Каюсь, но я страшно испугался, что он еще может прикатить ко мне, разбудить Катю, напугать маму. И еще мне было его жалко, потому что не был Алешка Снегирев ни подлецом, ни намеренно жестоким человеком. Я тоже не мог быть жестоким, потому и сказал ему:
– Черт с тобой. Перезвони мне минут через десять. Я достану письмо и переключу телефон на кухню, а то ведь два часа ночи…
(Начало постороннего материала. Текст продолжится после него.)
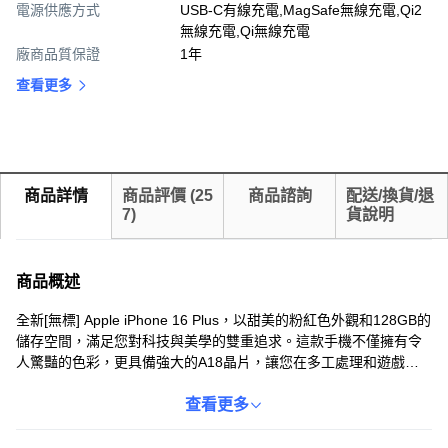
電源供應方式
USB-C有線充電,MagSafe無線充電,Qi2
無線充電,Qi無線充電
廠商品質保證
1年
查看更多
商品詳情
商品評價
(
25
商品諮詢
配送/換貨/退
7
)
貨說明
商品概述
全新[無標] Apple iPhone 16 Plus，以甜美的粉紅色外觀和128GB的
儲存空間，滿足您對科技與美學的雙重追求。這款手機不僅擁有令
人驚豔的色彩，更具備強大的A18晶片，讓您在多工處理和遊戲體
驗中享受極致流暢。其先進的相機系統，配備超廣角鏡頭，輕鬆捕
捉生活中的每一個精彩瞬間，讓您的攝影作品更具專業感。iPhone
查看更多
16 Plus還具備車禍偵測功能，為您的安全提供多一份保障，讓您使
用更安心。此外，它還支援MagSafe配件，讓無線充電更便捷，個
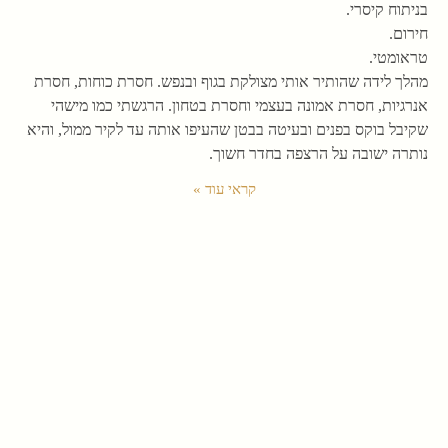
בניתוח קיסרי.
חירום.
טראומטי.
מהלך לידה שהותיר אותי מצולקת בגוף ובנפש. חסרת כוחות, חסרת
אנרגיות, חסרת אמונה בעצמי וחסרת בטחון. הרגשתי כמו מישהי
שקיבל בוקס בפנים ובעיטה בבטן שהעיפו אותה עד לקיר ממול, והיא
נותרה ישובה על הרצפה בחדר חשוך.
קראי עוד »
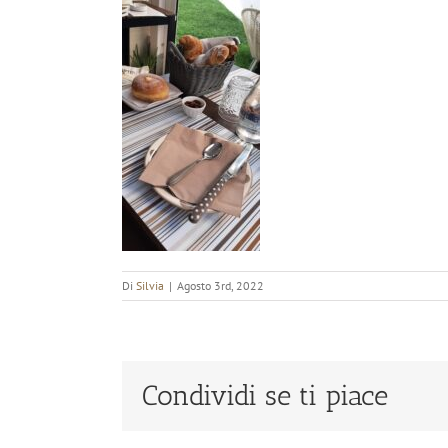
Di
Silvia
|
Agosto 3rd, 2022
Condividi se ti piace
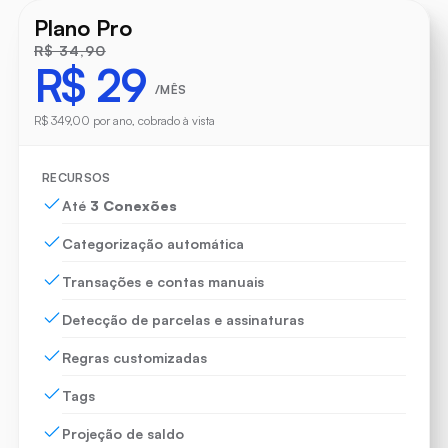
Plano Pro
R$ 34,90
R$ 29
/MÊS
R$ 349,00 por ano, cobrado à vista
RECURSOS
Até
3 Conexões
Categorização automática
Transações e contas manuais
Detecção de parcelas e assinaturas
Regras customizadas
Tags
Projeção de saldo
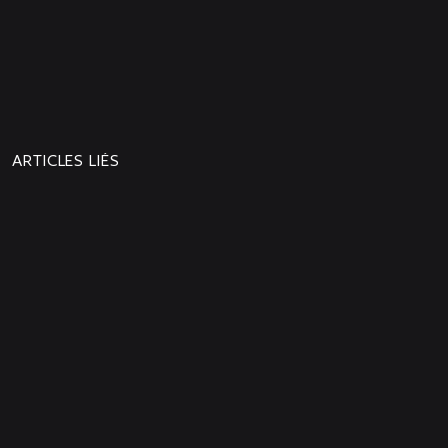
NEWS
PROCHAINE
PRÉCÉDENTE
NEWS
ARTICLES LIÉS
Aphelion est disponible
maintenant !
Aphelion sort le 28 avril :
découvrez le nouveau trailer !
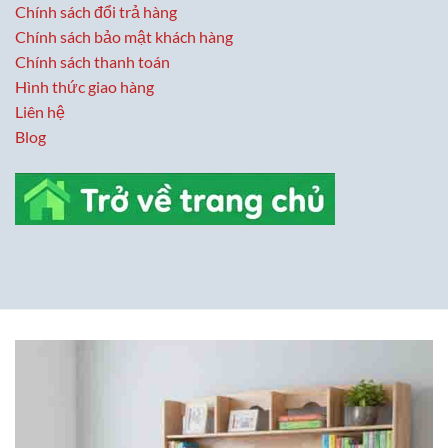
Chính sách đổi trả hàng
Chính sách bảo mật khách hàng
Chính sách thanh toán
Hình thức giao hàng
Liên hệ
Blog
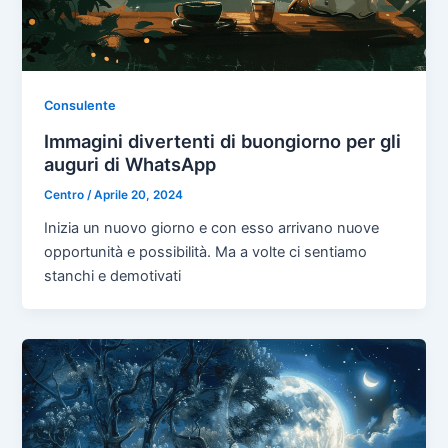
Consulente
Immagini divertenti di buongiorno per gli
auguri di WhatsApp
Centro
/
Aprile 20, 2024
Inizia un nuovo giorno e con esso arrivano nuove
opportunità e possibilità. Ma a volte ci sentiamo
stanchi e demotivati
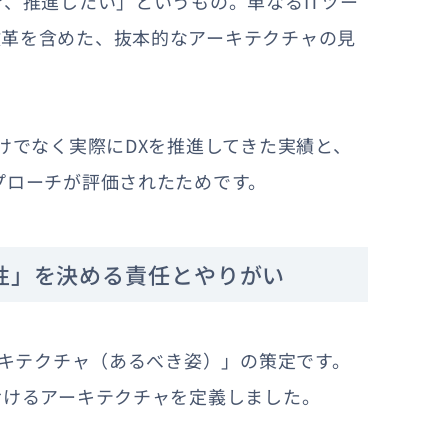
き、推進したい」というもの。単なるITツー
改革を含めた、抜本的なアーキテクチャの見
けでなく実際にDXを推進してきた実績と、
プローチが評価されたためです。
性」を決める責任とやりがい
ーキテクチャ（あるべき姿）」の策定です。
おけるアーキテクチャを定義しました。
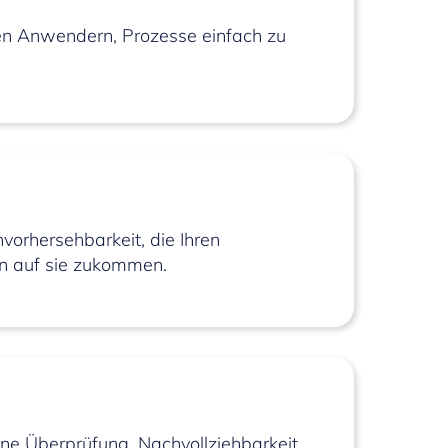
rten Anwendern, Prozesse einfach zu
orhersehbarkeit, die Ihren
en auf sie zukommen.
ine Überprüfung, Nachvollziehbarkeit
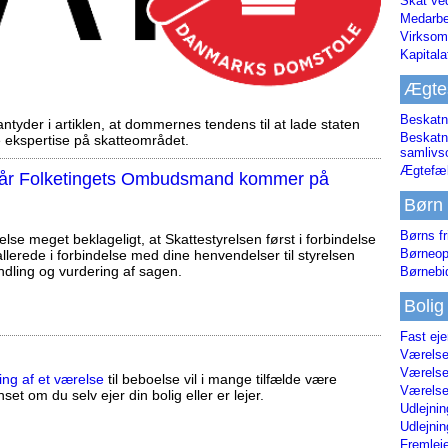
Skat ve
Medarbe
Virksom
Kapital
Ægte
Beskatn
tyder i artiklen, at dommernes tendens til at lade staten
Beskatn
ekspertise på skatteområdet.
samliv
Ægtefæl
, når Folketingets Ombudsmand kommer på
Børn
Børns fr
else meget beklageligt, at Skattestyrelsen først i forbindelse
Børneop
llerede i forbindelse med dine henvendelser til styrelsen
ndling og vurdering af sagen.
Børnebi
Bolig
Fast ej
Værelses
Værelses
ing af et værelse
til beboelse vil i mange tilfælde være
Værelses
set om du selv ejer din bolig eller er lejer.
Udlejnin
Udlejnin
Fremleje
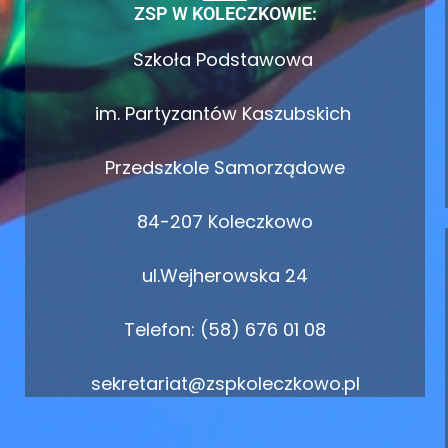
ZSP W KOLECZKOWIE:
Szkoła Podstawowa
im. Partyzantów Kaszubskich
Przedszkole Samorządowe
84-207 Koleczkowo
ul.Wejherowska 24
Telefon: (58) 676 01 08
sekretariat@zspkoleczkowo.pl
Письмо Ксаны Гордынец к Алексею Снегиреву:
Алеша, сколько я ни думаю и ни живу дальше, это не проходит. Если я виновата, – я хочу знать свою вину, если я ни в чем не виновата, – то все, что случилось, просто несправедливость. И если жизнь состоит из таких несправедливостей, то стоит ли жить вообще? Как я ни старалась, а я очень старалась, но так и не смогла прорваться к тебе, будто весь мир препятствует мне в этом. А это совсем не весь мир – это ты не хочешь видеть меня и говорить со мной. Поверь, я искренне ищу свою вину. Я вспоминаю, что, может быть, была слишком откровенна в разговорах о тебе с некоторыми подругами, но я не была чрезмерно откровенна, так же как не могу подозревать их в сплетнях и клевете. Да и какая клевета могла отнять тебя у меня после тех, помнишь, слов, которые ты сказал мне четвертого сентября? Или слова ничего не стоят? Сейчас мне стыдно вспоминать свое счастье, стыдно вспоминать свои признанья, раз все последующее их зачеркнуло. Значит, ничего не было и со мной просто пошутили? Прости, я читала в книгах, что мужчины не любят упреков. И еще я читала, что так бывает – люди любят друг друга, а потом один из них вдруг разлюбил, и ничего тут не сделаешь. Я не спрашиваю, почему ты разлюбил меня, а только хочу сказать, что я тебя разлюбила, не могу. Потеряв достоинство, плача, проклиная, я продолжаю любить тебя. Никто не поймет меня в этом, я это чувствую. Но, может быть, ты поймешь? Не сейчас, я на это не рассчитываю, но когда-нибудь, когда ты окажешься таким же одиноким, таким же измученным и никому не нужным, как я сейчас. Я не скажу тебе ни слова в упрек, я все силы положу на то, чтоб дождаться тебя, каким бы ты ни пришел, потому что вряд ли я смогу повторить слова, сказанные тебе, кому-то другому. Мне говорят, что все проходит, что время лечит. Но я не хочу, чтоб это проходило и чтоб какое-то там Время лечило меня от любви к тебе. Слова сказаны, и взять их назад невозможно. Так я отношусь к словам.
До свидания, Алёша. Или прощай?
К.
Снегирев молчит на том конце телефонного провода. Один, в какой-нибудь прокуренной телефонной будке. Там, на улице, идет чёрный, бешеный ночной дождь. Интересно, понимает ли он что время все-таки вылечило Ксану, или еще надеется?.. Но Вика… Что ж, ей опять предложено соперничество, и пусть наберется мужества не подставить кавычки к какому-нибудь обычному слову.
Может, я должен ему что-то сказать? Но нет. По таким счетам каждый платит только за себя.
Что ж, маэстро оператор, прошу вас «стоп-кадр».